Based on this work, some of Parr’s colleagues at the WADA doping control lab in Moscow landed another coup: They found a previously unknown product of the breakdown of Turinabol that can also be detected in urine for a very long time. This meant WADA suddenly had two new substances it could look for when performing doping tests. And that is just what it did, Parr reports: “It took a little while before the test process was ready to use. But ultimately, the current wave of follow-up analyses is also based on the two metabolic products that we and our colleagues in Moscow described four years ago.”

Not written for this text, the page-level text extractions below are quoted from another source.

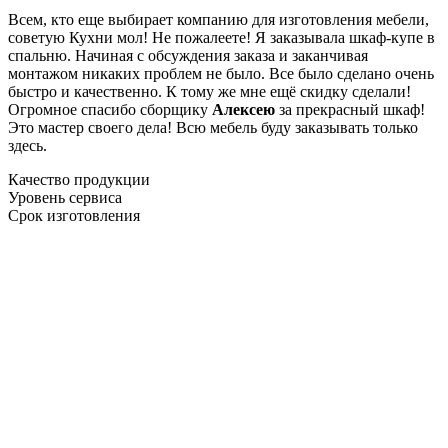
Всем, кто еще выбирает компанию для изготовления мебели,
советую Кухни мол! Не пожалеете! Я заказывала шкаф-купе в
спальню. Начиная с обсуждения заказа и заканчивая
монтажом никаких проблем не было. Все было сделано очень
быстро и качественно. К тому же мне ещё скидку сделали!
Огромное спасибо сборщику
Алексею
за прекрасный шкаф!
Это мастер своего дела! Всю мебель буду заказывать только
здесь.
Качество продукции
Уровень сервиса
Срок изготовления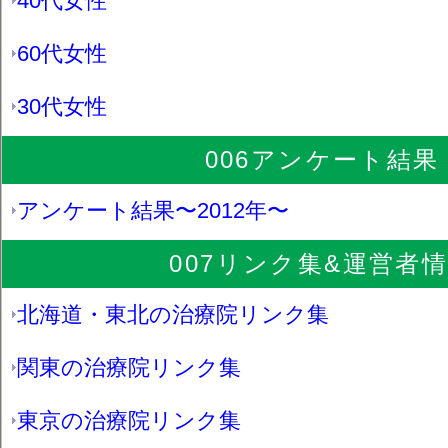
40代女性
60代女性
30代女性
006アンケート結果
アンケート結果〜2012年〜
007リンク集&運営者
北海道・東北の治療院リンク集
関東の治療院リンク集
東京の治療院リンク集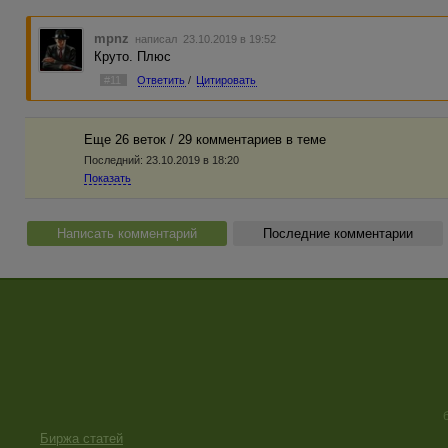
mpnz
написал 23.10.2019 в 19:52
Круто. Плюс
#11
Ответить
/
Цитировать
Еще 26 веток / 29 комментариев в темe
Последний:
23.10.2019 в 18:20
Показать
Написать комментарий
Последние комментарии
Биржа статей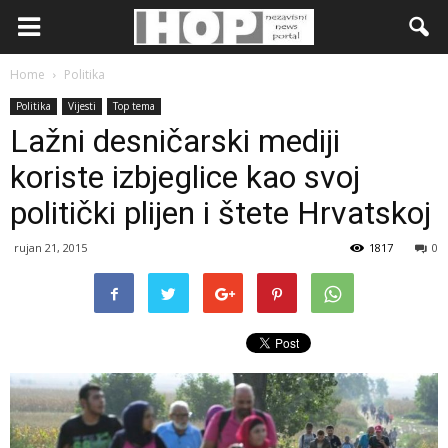
Home
Politika
Politika
Vijesti
Top tema
Lažni desničarski mediji
koriste izbjeglice kao svoj
politički plijen i štete Hrvatskoj
rujan 21, 2015
1817
0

Like Looking for a Pinch of Sugar in an Olympic-size Swimming Pool

But detecting banned substances is not simple. In normal doping tests, values for several hundred different substances are determined – often in less than 100 milliliters of urine. In the case of anabolic steroids, the experts deal with concentrations on the order of two nanograms per milliliter. For comparison, that is like dissolving a single cube of sugar in a swimming pool with eight 50-meter lanes. In the case of the new metabolites, the concentration is even lower, sometimes by a factor of ten or more. “We’re looking for a pinch of sugar in an Olympic-size swimming pool,” Parr says.

That is another reason further research is needed in order to optimize detection. Right now, Parr’s research group at Freie Universität is working with colleagues from China and Rome, financed through funding provided by WADA, to synthesize the two Turinabol metabolic products. This is because so far, the doping experts only know “their” substances from tests of urine samples using chromatography and mass spectrometry – both methods that can be used to analyze mixtures of substances. There is no powder yet.

But exactly that would be helpful, since it would allow researchers to create reference solutions that could be used for comparative measurements. This would also represent progress for another reason: So far, volunteers have been “doped” with specific amounts of synthetic steroids in order to produce reference urine for measurement purposes. “That isn’t ideal, of course,” Parr says, adding, “The doping control labs would like to move away from that.”